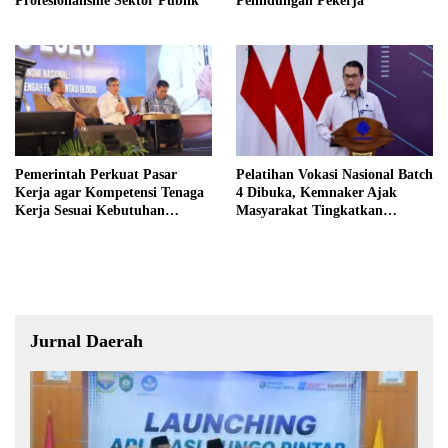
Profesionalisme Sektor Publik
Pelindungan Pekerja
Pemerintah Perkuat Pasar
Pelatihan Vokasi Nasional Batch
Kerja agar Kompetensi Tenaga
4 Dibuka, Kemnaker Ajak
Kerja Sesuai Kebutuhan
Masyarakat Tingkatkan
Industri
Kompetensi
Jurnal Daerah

______________________________

Work task – Scan the material above for the string "Kompetensi". Return each line where it occurs.

Result –
Kerja agar Kompetensi Tenaga
Kompetensi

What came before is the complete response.